JAKARTA — Wajah Dadan Hindayana tampak pucat saat digelandang petugas ke dalam mobil tahanan Kejaksaan Agung. Penggeledahan di Gedung BGN pada pagi hari yang sama menjadi awal dari rangkaian proses hukum yang kini menjeratnya. Ia dibawa penyidik tanpa memberikan sepatah kata pun kepada awak media yang menunggu.
Kemarin malam, Presiden Prabowo Subianto mencopot Dadan dari jabatan Kepala BGN. Tak hanya dirinya, dua wakil kepala BGN, Sony Sonjaya dan Lodewyk Pusung, juga dipecat dalam waktu bersamaan. Langkah cepat presiden ini memicu spekulasi publik mengenai akar masalah di lembaga gizi nasional tersebut.
Kepala Staf Presiden (KSP) Dudung Abdurachman membenarkan informasi bahwa pencopotan itu berkaitan dengan dugaan jual beli titik dapur program MBG atau Satuan Pelayanan Pemenuhan Gizi (SPPG). "Ya, saya pun dapat informasi seperti itu," kata Dudung kepada wartawan di kompleks parlemen, Jakarta, Rabu (3/6).
Dudung mengungkapkan bahwa Presiden Prabowo sudah mendengar informasi terkait permasalahan di BGN sejak lama dari berbagai sumber. Praktik jual beli titik dapur ini diduga menjadi celah utama yang memicu kerugian negara. Titik dapur yang seharusnya menjadi lokasi penyediaan makanan bergizi bagi siswa justru diperjualbelikan secara tidak sah.
Hingga berita ini diturunkan, Kejaksaan Agung belum merilis detail barang bukti yang disita saat penggeledahan di Gedung BGN. Namun, pengamat kebijakan publik menilai kasus ini menjadi ujian serius bagi transparansi program prioritas pemerintah di bidang gizi nasional.
Program Makan Bergizi Gratis yang menjadi andalan Presiden Prabowo kini dihadapkan pada risiko stagnasi.
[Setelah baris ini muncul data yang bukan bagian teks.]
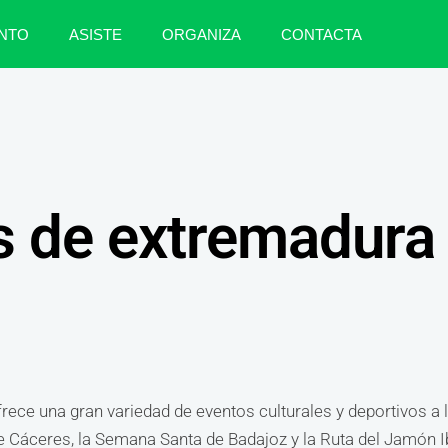
NTO
ASISTE
ORGANIZA
CONTACTA
s de extremadura
ce una gran variedad de eventos culturales y deportivos a lo
 de Cáceres, la Semana Santa de Badajoz y la Ruta del Jamón 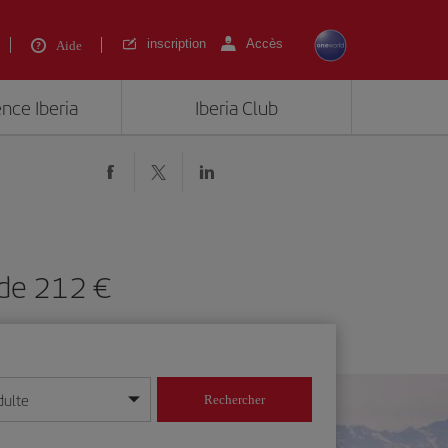
inscription
Accès
Aide
ence Iberia
Iberia Club
 de 212 €
dulte
Rechercher
r/mois/année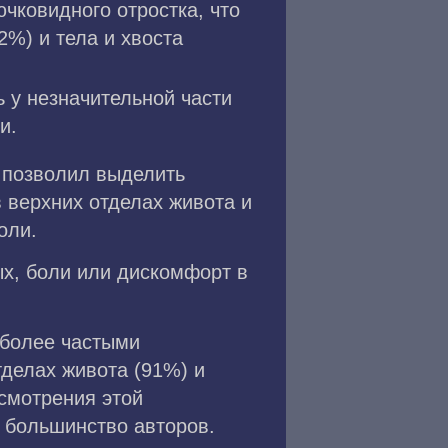
чковидного отростка, что
%) и тела и хвоста
 у незначительной части
и.
 позволил выделить
 верхних отделах живота и
оли.
х, боли или дискомфорт в
иболее частыми
делах живота (91%) и
ссмотрения этой
т большинство авторов.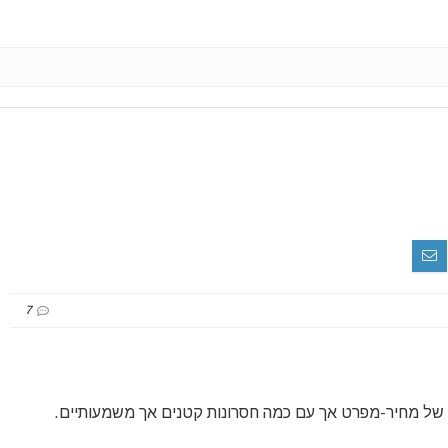
7
 של מחיר-מפרט אך עם כמה חסרונות קטנים אך משמעותיים.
Publik menanti langkah konkret Kejagung dalam mengungkap jaringan yang terlibat. Sementara itu, posisi Kepala BGN yang kosong menimbulkan tanda tanya besar soal keberlanjutan distribusi gizi di ribuan sekolah.
KSP Dudung memastikan bahwa pemerintah tidak akan mentoleransi praktik korupsi di tubuh lembaga negara. "Informasi soal jual beli dapur ini sudah didengar presiden sejak lama. Kini tindakan hukum berjalan," tegasnya.
Hingga saat ini, Kejaksaan Agung belum mengumumkan masa penahanan Dadan. Proses hukum masih berada pada tahap penyidikan awal. Publik dan media terus memantau perkembangan kasus yang menjerat mantan pejabat tinggi negara ini.